Posiadał również materiały, które mogły sugerować ekstremistyczne zamiary. Jest to organizacja odpowiedzialna za tragedię z 11 września 2001 roku. Ataki miały być planowane od lipca.
Podczas przesłuchania wyznał, że planował przeprowadzenie niebezpiecznej akcji na stadionie 8 lub 9 sierpnia. Plan obejmował użycie narzędzi i pojazdu, aby zaatakować zgromadzonych, o czym poinformował szef austrackiej Dyrekcji Ochrony Państwa i Wywiadu, Omar Haijawi-Pirchner. Ujawniono, że celem ataku miała być jak największa liczba osób.

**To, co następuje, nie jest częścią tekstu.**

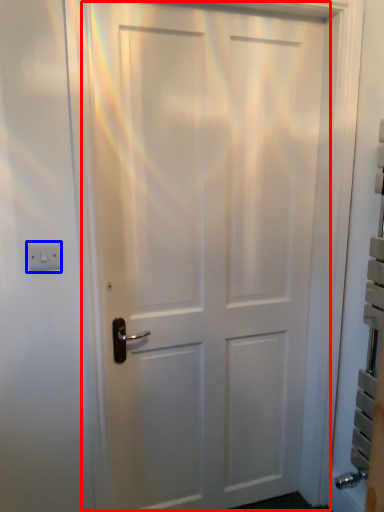 Question: Which of the following is the farthest to the observer, door (highlighted by a red box) or light switch (highlighted by a blue box)?

Choices:
 (A) door
 (B) light switch

Answer: (B) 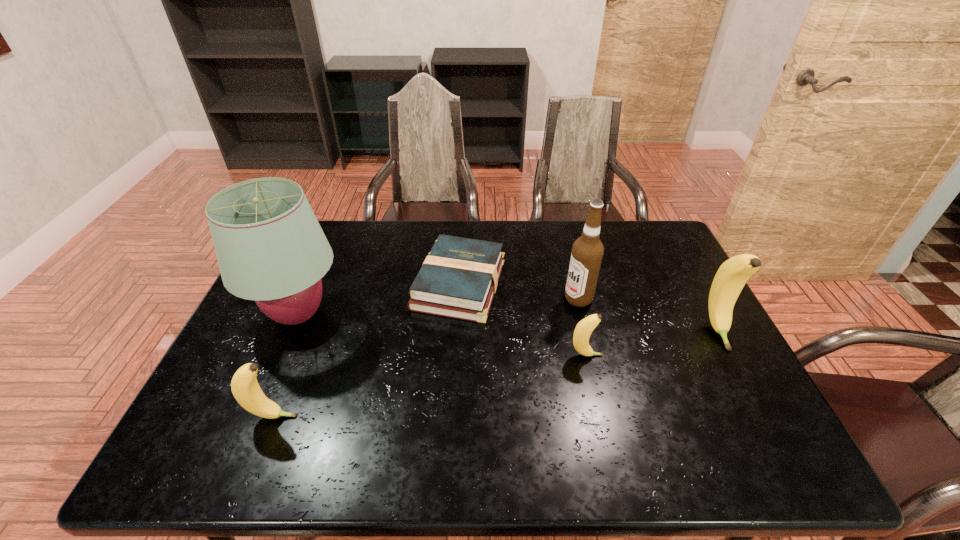 The image size is (960, 540). What are the coordinates of `free space for an extra banana to achieve even spacing` in the screenshot? It's located at (440, 384). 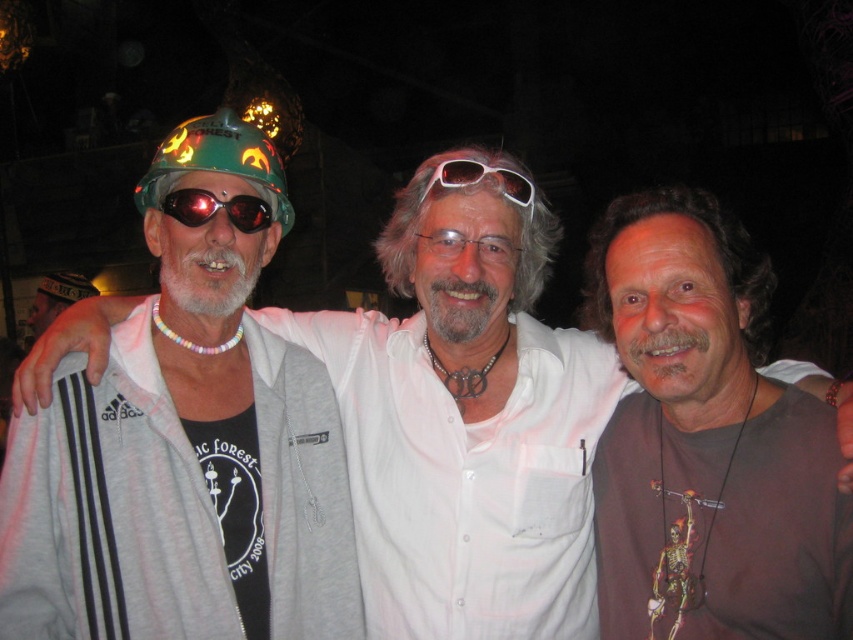 Question: Which of the following is the closest to the observer?

Choices:
 (A) white leather hat at left
 (B) brown matte t-shirt at center
 (C) matte black goggles at center
 (D) white plastic sunglasses at center

Answer: (B)

Question: Can you confirm if matte green helmet at left is positioned to the left of brown matte t-shirt at center?

Choices:
 (A) no
 (B) yes

Answer: (B)

Question: Among these objects, which one is nearest to the camera?

Choices:
 (A) matte black goggles at center
 (B) white plastic sunglasses at center
 (C) matte green helmet at left

Answer: (C)

Question: Is matte green helmet at left below brown matte t-shirt at center?

Choices:
 (A) yes
 (B) no

Answer: (B)

Question: Does brown matte t-shirt at center appear on the right side of matte black goggles at center?

Choices:
 (A) no
 (B) yes

Answer: (B)

Question: Which point is farther to the camera?

Choices:
 (A) (509, 184)
 (B) (201, 202)
 (C) (93, 285)

Answer: (C) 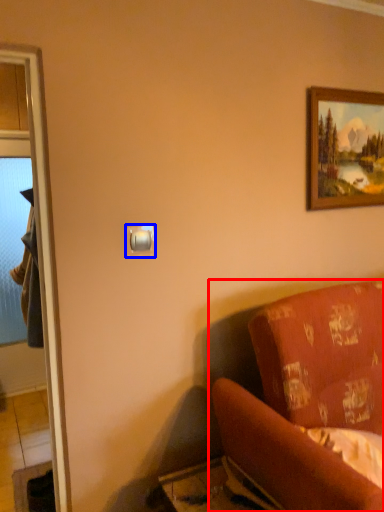 Question: Which object is further to the camera taking this photo, studio couch (highlighted by a red box) or light switch (highlighted by a blue box)?

Choices:
 (A) studio couch
 (B) light switch

Answer: (B) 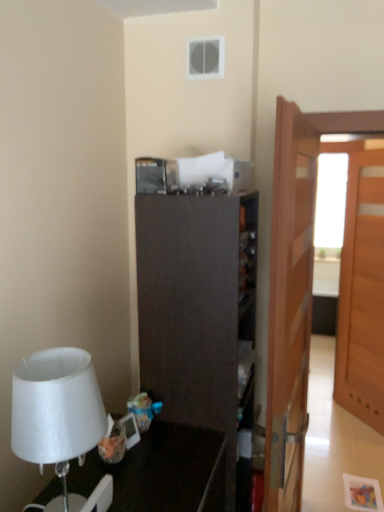 Where is `free region under light brown wooden door at right, the 2th door in the left-to-right sequence (from a real-world perspective)`? The image size is (384, 512). free region under light brown wooden door at right, the 2th door in the left-to-right sequence (from a real-world perspective) is located at coordinates (363, 422). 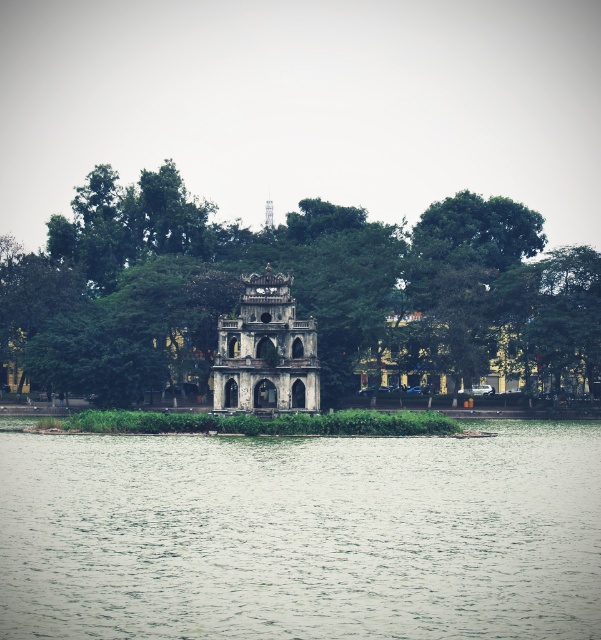 You are a boat operator who needs to navigate a boat with a length of 15 meters through the water. Given the distance between the green water at center and the stone aged tower at center, can the boat fit between them without touching either?

The distance between the green water at center and the stone aged tower at center is 16.17 meters. Since the boat is 15 meters long, it can fit between them as there is enough space.

You are a drone operator trying to capture a photo of the green water at center and the green leafy tree at center. Which object should you focus on first if you want to ensure both are in frame without moving the camera?

You should focus on the green leafy tree at center first because it is larger than the green water at center, so centering it will ensure the smaller green water at center remains within the frame.

You are standing on the path leading to the stone aged tower at center and want to reach it. There is a green leafy tree at center blocking your way. Can you walk around the tree to get to the tower?

The green leafy tree at center is further to the viewer than the stone aged tower at center, so the tree is closer to you. This means you can easily walk around the tree to reach the tower since it is in front of you. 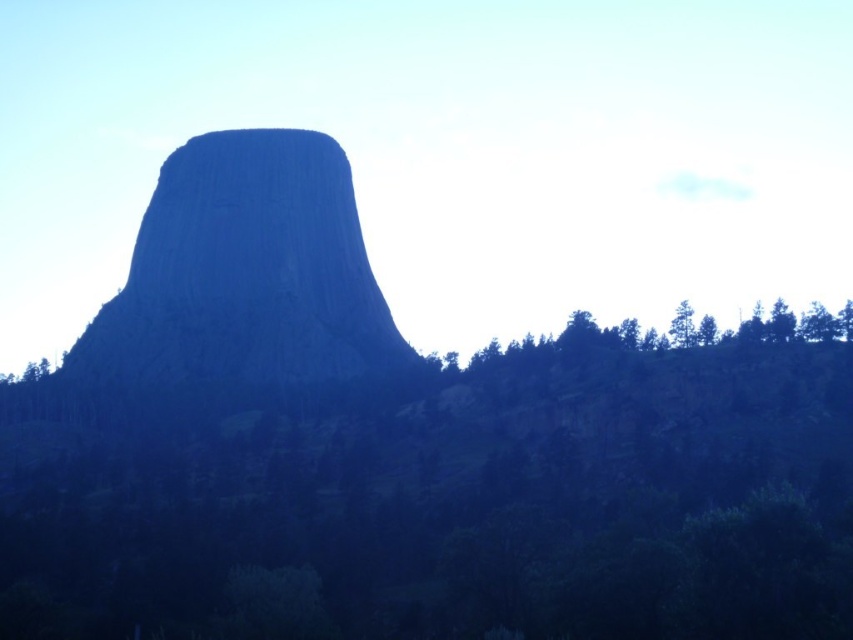 You are a hiker standing at the base of Devils Tower. You see the green leafy trees at lower right and the green leafy tree at upper right. Which tree is closer to you?

The green leafy trees at lower right are closer to you since they are positioned at the lower part of the scene compared to the green leafy tree at upper right, which is further away.

You are a hiker standing at the base of the rugged stone mountain at center. You want to reach the summit. Do you think the green leafy trees at lower right are in your path to the top?

The rugged stone mountain at center is above the green leafy trees at lower right, so the trees are below the mountain. Since you are at the base of the mountain, the trees are not in your path to the summit.

You are a hiker standing at the base of the rugged stone mountain at center and want to take a photo of the green leafy tree at upper right. Which direction should you face to capture the tree in your viewfinder?

You should face to the right because the rugged stone mountain at center is positioned to the left of the green leafy tree at upper right, so turning right will align the tree within your view. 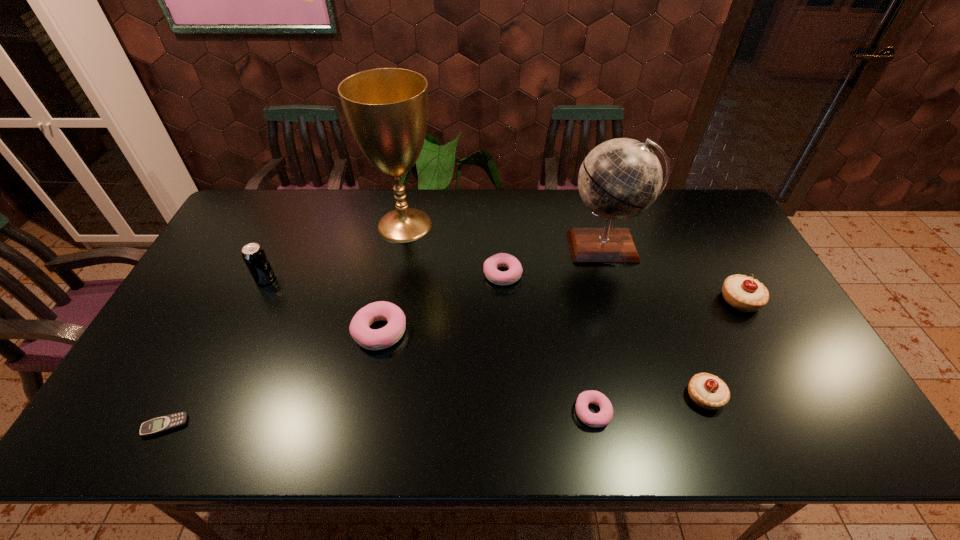 The image size is (960, 540). Identify the location of vacant region between the farthest pink pastry and the soda can. (384, 276).

Locate an element on the screen. This screenshot has height=540, width=960. free space that is in between the rightmost pink pastry and the leftmost pink pastry is located at coordinates (487, 372).

I want to click on free space between the eighth shortest object and the second shortest object, so click(599, 329).

Locate which object is the fourth closest to the shortest object. Please provide its 2D coordinates. Your answer should be formatted as a tuple, i.e. [(x, y)], where the tuple contains the x and y coordinates of a point satisfying the conditions above.

[(491, 264)]

Find the location of a particular element. This screenshot has height=540, width=960. object that is the fourth closest to the beeper is located at coordinates (491, 264).

Locate which pastry is the fourth closest to the tallest object. Please provide its 2D coordinates. Your answer should be formatted as a tuple, i.e. [(x, y)], where the tuple contains the x and y coordinates of a point satisfying the conditions above.

[(708, 391)]

Locate which pastry is the fourth closest to the second pastry from left to right. Please provide its 2D coordinates. Your answer should be formatted as a tuple, i.e. [(x, y)], where the tuple contains the x and y coordinates of a point satisfying the conditions above.

[(743, 293)]

Identify which pink pastry is the second nearest to the beeper. Please provide its 2D coordinates. Your answer should be formatted as a tuple, i.e. [(x, y)], where the tuple contains the x and y coordinates of a point satisfying the conditions above.

[(491, 264)]

I want to click on pink pastry that stands as the second closest to the third pastry from right to left, so click(x=359, y=328).

Identify the location of free location that satisfies the following two spatial constraints: 1. at the equator of the eighth shortest object; 2. on the left side of the fourth pastry from left to right. The image size is (960, 540). (649, 396). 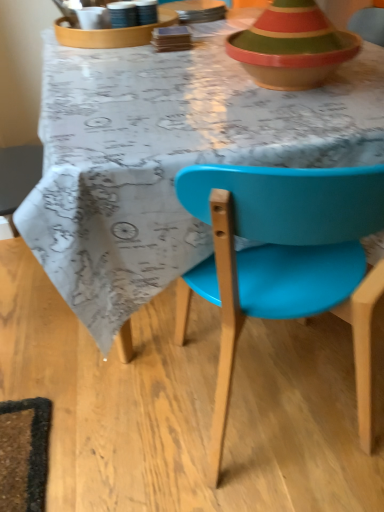 Locate an element on the screen. This screenshot has height=512, width=384. matte plastic chair at center is located at coordinates (168, 158).

Locate an element on the screen. matte ceramic cup at upper center, the second tableware from the left is located at coordinates (123, 14).

How far apart are matte ceramic cup at upper center, the second tableware from the left, and matte white tray at upper center, positioned as the second tableware in right-to-left order?

A distance of 9.02 centimeters exists between matte ceramic cup at upper center, the second tableware from the left, and matte white tray at upper center, positioned as the second tableware in right-to-left order.

From their relative heights in the image, would you say matte ceramic cup at upper center, the second tableware from the left, is taller or shorter than matte white tray at upper center, the first tableware from the left?

Clearly, matte ceramic cup at upper center, the second tableware from the left, is taller compared to matte white tray at upper center, the first tableware from the left.

From a real-world perspective, between matte ceramic cup at upper center, the second tableware from the left, and matte white tray at upper center, the first tableware from the left, who is vertically lower?

In real-world perspective, matte white tray at upper center, the first tableware from the left, is lower.

From the image's perspective, does matte ceramic cup at upper center, the second tableware from the left, appear higher than matte white tray at upper center, positioned as the second tableware in right-to-left order?

No, from the image's perspective, matte ceramic cup at upper center, the second tableware from the left, is not over matte white tray at upper center, positioned as the second tableware in right-to-left order.

Does matte plastic chair at center appear on the left side of matte ceramic cup at upper center, the second tableware from the left?

In fact, matte plastic chair at center is to the right of matte ceramic cup at upper center, the second tableware from the left.

From the image's perspective, would you say matte plastic chair at center is positioned over matte ceramic cup at upper center, the 1th tableware positioned from the right?

Incorrect, from the image's perspective, matte plastic chair at center is lower than matte ceramic cup at upper center, the 1th tableware positioned from the right.

Is matte plastic chair at center completely or partially outside of matte ceramic cup at upper center, the 1th tableware positioned from the right?

Yes, matte plastic chair at center is outside of matte ceramic cup at upper center, the 1th tableware positioned from the right.

Which is behind, point (120, 275) or point (117, 16)?

The point (117, 16) is more distant.

From the image's perspective, is matte ceramic cup at upper center, the second tableware from the left, below matte plastic chair at center?

Actually, matte ceramic cup at upper center, the second tableware from the left, appears above matte plastic chair at center in the image.

From a real-world perspective, is matte ceramic cup at upper center, the second tableware from the left, below matte plastic chair at center?

No, from a real-world perspective, matte ceramic cup at upper center, the second tableware from the left, is not below matte plastic chair at center.

Is matte ceramic cup at upper center, the 1th tableware positioned from the right, looking in the opposite direction of matte plastic chair at center?

matte ceramic cup at upper center, the 1th tableware positioned from the right, does not have its back to matte plastic chair at center.

Locate an element on the screen. The width and height of the screenshot is (384, 512). tableware that is the 1st one when counting upward from the matte plastic chair at center (from the image's perspective) is located at coordinates (123, 14).

Is matte plastic chair at center oriented towards matte plastic chair at center?

No, matte plastic chair at center does not turn towards matte plastic chair at center.

From a real-world perspective, is matte plastic chair at center positioned over matte plastic chair at center based on gravity?

Incorrect, from a real-world perspective, matte plastic chair at center is lower than matte plastic chair at center.

Is point (114, 330) less distant than point (242, 225)?

No, (114, 330) is behind (242, 225).

Is matte plastic chair at center inside or outside of matte plastic chair at center?

matte plastic chair at center is spatially situated outside matte plastic chair at center.

How distant is matte white tray at upper center, positioned as the second tableware in right-to-left order, from matte ceramic cup at upper center, the second tableware from the left?

3.55 inches.

Choose the correct answer: Is matte white tray at upper center, positioned as the second tableware in right-to-left order, inside matte ceramic cup at upper center, the 1th tableware positioned from the right, or outside it?

matte white tray at upper center, positioned as the second tableware in right-to-left order, lies outside matte ceramic cup at upper center, the 1th tableware positioned from the right.

From a real-world perspective, who is located higher, matte white tray at upper center, positioned as the second tableware in right-to-left order, or matte ceramic cup at upper center, the second tableware from the left?

In real-world perspective, matte ceramic cup at upper center, the second tableware from the left, is above.

The width and height of the screenshot is (384, 512). I want to click on desk located on the right of matte white tray at upper center, positioned as the second tableware in right-to-left order, so [x=168, y=158].

Which is less distant, (134,41) or (74,301)?

The point (74,301) is closer to the camera.

From the image's perspective, who appears lower, matte white tray at upper center, positioned as the second tableware in right-to-left order, or matte plastic chair at center?

matte plastic chair at center appears lower in the image.

Considering the relative sizes of matte white tray at upper center, positioned as the second tableware in right-to-left order, and matte plastic chair at center in the image provided, is matte white tray at upper center, positioned as the second tableware in right-to-left order, smaller than matte plastic chair at center?

Correct, matte white tray at upper center, positioned as the second tableware in right-to-left order, occupies less space than matte plastic chair at center.

How different are the orientations of matte ceramic cup at upper center, the second tableware from the left, and matte plastic chair at center in degrees?

There is a 3.38-degree angle between the facing directions of matte ceramic cup at upper center, the second tableware from the left, and matte plastic chair at center.

Is matte ceramic cup at upper center, the second tableware from the left, at the right side of matte plastic chair at center?

Incorrect, matte ceramic cup at upper center, the second tableware from the left, is not on the right side of matte plastic chair at center.

Is matte ceramic cup at upper center, the 1th tableware positioned from the right, in contact with matte plastic chair at center?

No.

Consider the image. From the image's perspective, which object appears higher, matte ceramic cup at upper center, the second tableware from the left, or matte plastic chair at center?

matte ceramic cup at upper center, the second tableware from the left, appears higher in the image.

Find the location of `tableware below the matte ceramic cup at upper center, the second tableware from the left (from a real-world perspective)`. tableware below the matte ceramic cup at upper center, the second tableware from the left (from a real-world perspective) is located at coordinates pos(111,33).

I want to click on the 1st tableware counting from the left side of the matte plastic chair at center, so click(123, 14).

Considering their positions, is matte plastic chair at center positioned closer to matte plastic chair at center than matte ceramic cup at upper center, the 1th tableware positioned from the right?

matte plastic chair at center lies closer to matte plastic chair at center than the other object.

Looking at the image, which one is located closer to matte white tray at upper center, the first tableware from the left, matte plastic chair at center or matte plastic chair at center?

The object closer to matte white tray at upper center, the first tableware from the left, is matte plastic chair at center.

Based on their spatial positions, is matte plastic chair at center or matte white tray at upper center, the first tableware from the left, further from matte ceramic cup at upper center, the second tableware from the left?

matte plastic chair at center is further to matte ceramic cup at upper center, the second tableware from the left.

Based on their spatial positions, is matte white tray at upper center, positioned as the second tableware in right-to-left order, or matte ceramic cup at upper center, the second tableware from the left, further from matte plastic chair at center?

The object further to matte plastic chair at center is matte ceramic cup at upper center, the second tableware from the left.

Looking at the image, which one is located further to matte plastic chair at center, matte ceramic cup at upper center, the 1th tableware positioned from the right, or matte plastic chair at center?

matte ceramic cup at upper center, the 1th tableware positioned from the right, is further to matte plastic chair at center.

Based on the photo, from the image, which object appears to be farther from matte plastic chair at center, matte plastic chair at center or matte white tray at upper center, the first tableware from the left?

Based on the image, matte white tray at upper center, the first tableware from the left, appears to be further to matte plastic chair at center.

When comparing their distances from matte ceramic cup at upper center, the second tableware from the left, does matte white tray at upper center, positioned as the second tableware in right-to-left order, or matte plastic chair at center seem further?

matte plastic chair at center.

When comparing their distances from matte plastic chair at center, does matte ceramic cup at upper center, the 1th tableware positioned from the right, or matte plastic chair at center seem further?

matte ceramic cup at upper center, the 1th tableware positioned from the right, lies further to matte plastic chair at center than the other object.

You are a GUI agent. You are given a task and a screenshot of the screen. Output one action in this format:
    pyautogui.click(x=<x>, y=<y>)
    Task: Click on the desk between matte plastic chair at center and matte ceramic cup at upper center, the second tableware from the left, in the front-back direction
    
    Given the screenshot: What is the action you would take?
    pyautogui.click(x=168, y=158)

You are a GUI agent. You are given a task and a screenshot of the screen. Output one action in this format:
    pyautogui.click(x=<x>, y=<y>)
    Task: Click on the tableware that lies between matte white tray at upper center, positioned as the second tableware in right-to-left order, and matte plastic chair at center from top to bottom
    The height and width of the screenshot is (512, 384).
    Given the screenshot: What is the action you would take?
    pyautogui.click(x=123, y=14)

Locate an element on the screen. tableware between matte plastic chair at center and matte white tray at upper center, the first tableware from the left, in the front-back direction is located at coordinates (123, 14).

This screenshot has height=512, width=384. I want to click on desk that lies between matte white tray at upper center, positioned as the second tableware in right-to-left order, and matte plastic chair at center from top to bottom, so click(x=168, y=158). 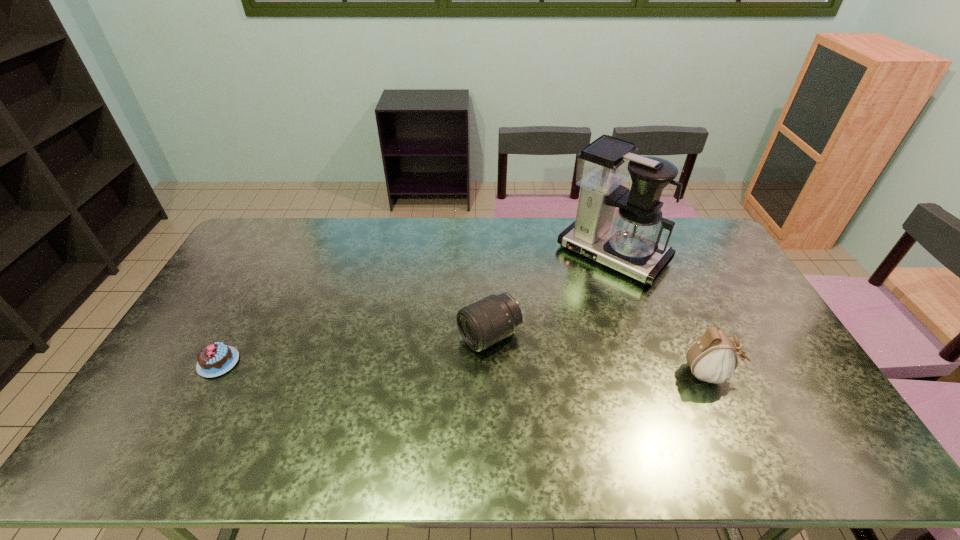 At what (x,y) coordinates should I click in order to perform the action: click on free region located at the front of the coffee maker where the controls are located. Please return your answer as a coordinate pair (x, y). The height and width of the screenshot is (540, 960). Looking at the image, I should click on (557, 311).

At what (x,y) coordinates should I click in order to perform the action: click on vacant region located at the front of the coffee maker where the controls are located. Please return your answer as a coordinate pair (x, y). The width and height of the screenshot is (960, 540). Looking at the image, I should click on (557, 311).

Locate an element on the screen. vacant space located 0.140m on the surface of the telephoto lens is located at coordinates (420, 372).

This screenshot has height=540, width=960. Identify the location of vacant point located 0.370m on the surface of the telephoto lens. (341, 412).

This screenshot has height=540, width=960. I want to click on blank space located 0.130m on the surface of the telephoto lens, so click(x=422, y=370).

Find the location of a particular element. Image resolution: width=960 pixels, height=540 pixels. object located in the far edge section of the desktop is located at coordinates (630, 244).

The width and height of the screenshot is (960, 540). I want to click on object that is at the left edge, so click(215, 359).

At what (x,y) coordinates should I click in order to perform the action: click on free location at the far edge. Please return your answer as a coordinate pair (x, y). The height and width of the screenshot is (540, 960). Looking at the image, I should click on (433, 225).

The height and width of the screenshot is (540, 960). I want to click on free space at the near edge of the desktop, so click(450, 414).

In the image, there is a desktop. Identify the location of vacant area at the left edge. The height and width of the screenshot is (540, 960). point(212,342). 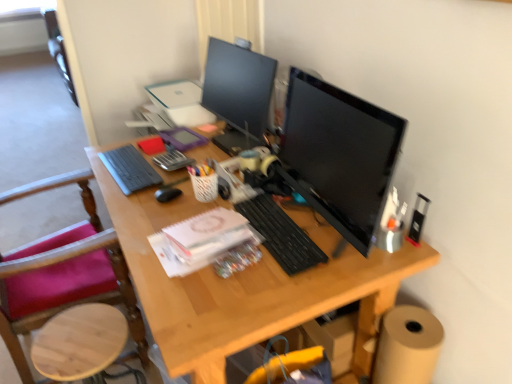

Zatrzymano również dwóch nastolatków w wieku 17 i 15 lat. Pierwszy z nich miał zatrudnić się do pracy przy koncercie.
"Sytuacja była poważna i jest poważna (...) Duże koncerty mogą być potencjalnym celem osób o ekstremistycznych poglądach (...) W dochodzeniu w sprawie planowanego ataku na koncerty Taylor Swift w Wiedniu znacząco pomógł wywiad międzynarodowy, ponieważ austriackie prawo nie zezwala na cenzurę komunikatorów" - przekazał na konferencji prasowej Karner.
Aktualnie w Austrii panuje czwarty poziom zagrożenia terrorystycznego. Z tego powodu zwiększono liczbę ochrony do pracy na stadionie.
Fani Taylor Swift są rozgoryczeni sytuacją
Nie da się ukryć, że fani są rozgoryczeni odwołaniem koncertów. Z tego powodu zdecydowanie wspólnie się spotkać pod "drzewem bransoletek przyjaźni" i powymieniać się nimi między sobą.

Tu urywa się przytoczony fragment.